NY, USA
Captain William Delaplace
British Fort Commander
British Fort Commander
William Delaplace was a British army officer whose career followed the ordinary pattern of mid-eighteenth-century imperial garrison service, far from the major theaters of European and colonial warfare. He had served in various postings before being assigned command of the small garrison at Fort Ticonderoga on Lake Champlain, a posting that reflected the strategic importance of the position as a sentinel on the northern frontier rather than any anticipation of imminent danger. In the months leading up to May 1775, Ticonderoga's garrison had been allowed to dwindle to a skeletal force, as British military administrators saw no immediate threat from the colonial interior.
The pre-dawn assault on May 10, 1775, caught Delaplace completely unprepared. Ethan Allen and Benedict Arnold led a mixed force of Green Mountain Boys and Massachusetts volunteers across the lake and through the fort's unguarded postern gate before the alarm could be raised. Delaplace was awakened by the commotion and appeared in his quarters to find Allen demanding the fort's surrender in terms that left him no military option. With a garrison of fewer than fifty men, no artillery prepared for service, and armed men already inside the walls, Delaplace had no realistic choice but to comply. He surrendered the fort, the garrison, and most importantly the considerable store of heavy artillery that the Americans desperately needed for operations against Boston.

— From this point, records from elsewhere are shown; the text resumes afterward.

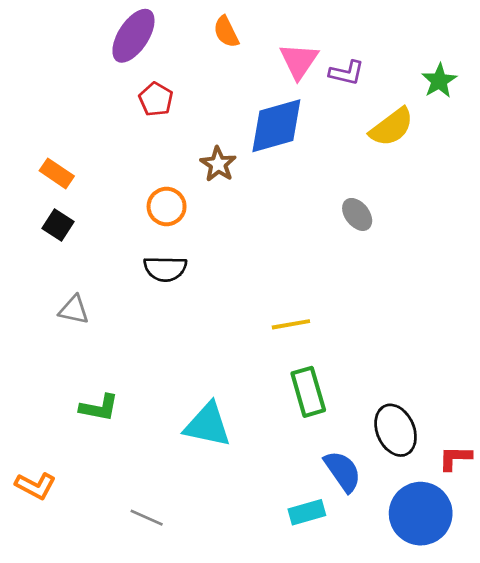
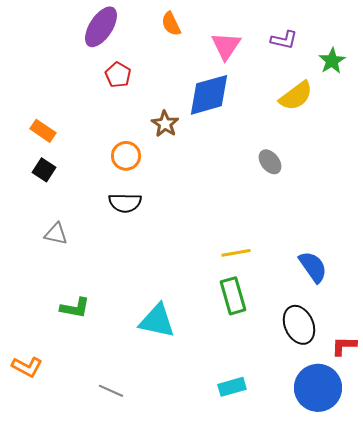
purple L-shape: (347, 73) -> (284, 40), moved
yellow line: (291, 324) -> (236, 253), moved
blue semicircle: (343, 471) -> (313, 267), moved

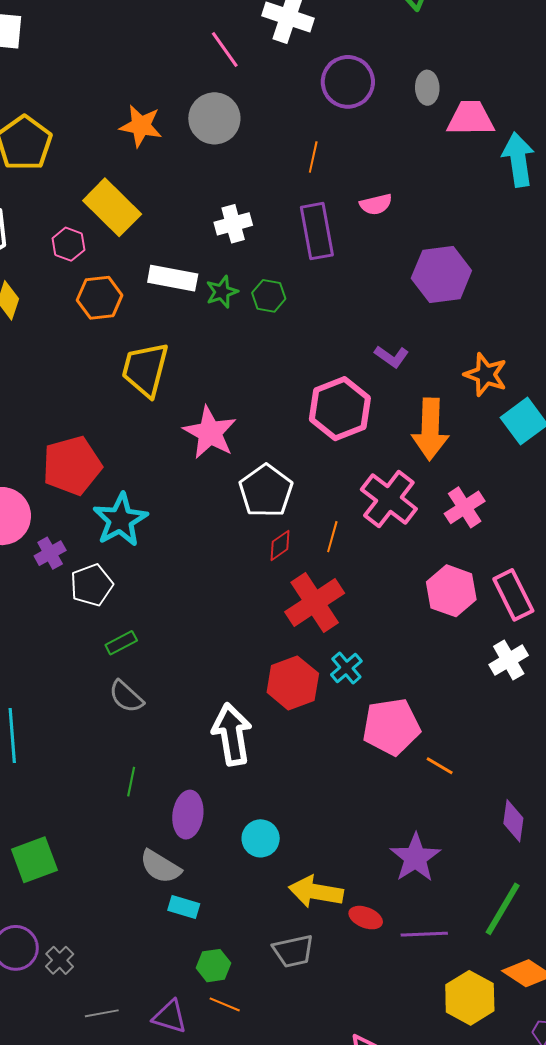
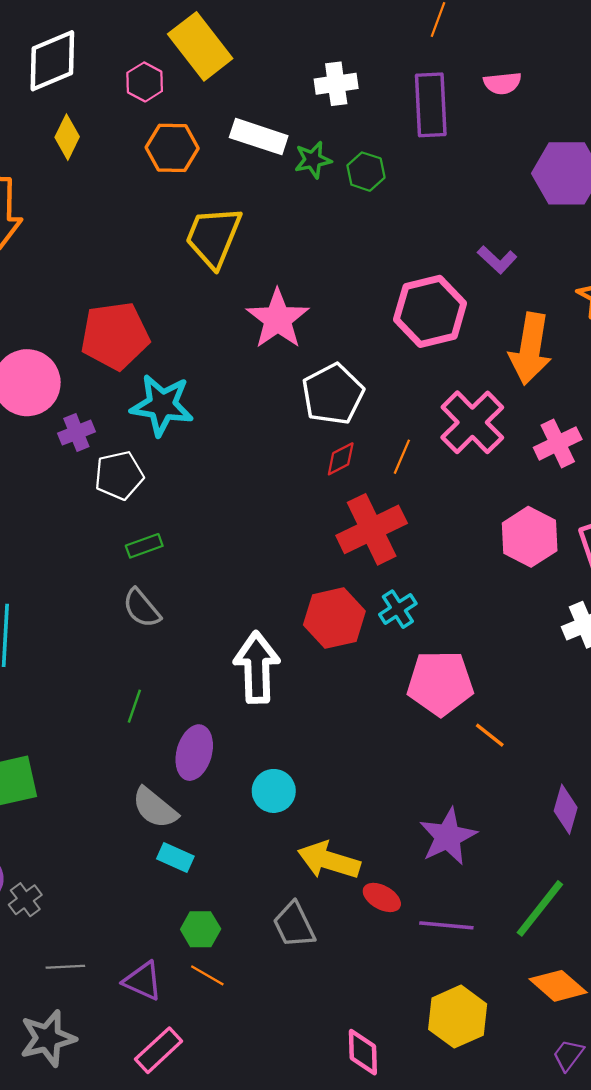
cyan star: (120, 520) -> (162, 405), turned 30
gray trapezoid: (293, 951) -> (294, 925), turned 69
yellow hexagon: (470, 998) -> (458, 1017), moved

Delaplace was taken prisoner and transported to Connecticut, where he and his garrison were held for a period before being eventually exchanged or released. He returned to British service and continued his military career, though he never commanded another significant position. His name survived in American memory chiefly as the foil to Ethan Allen's dramatic demand, an unwitting participant in one of the Revolution's most colorful early scenes. The artillery he surrendered, hauled across the mountains by Henry Knox during the winter of 1775-1776, gave Washington the firepower to force the British evacuation of Boston in March 1776, making Delaplace's surrender one of the more consequential moments of the war's opening phase.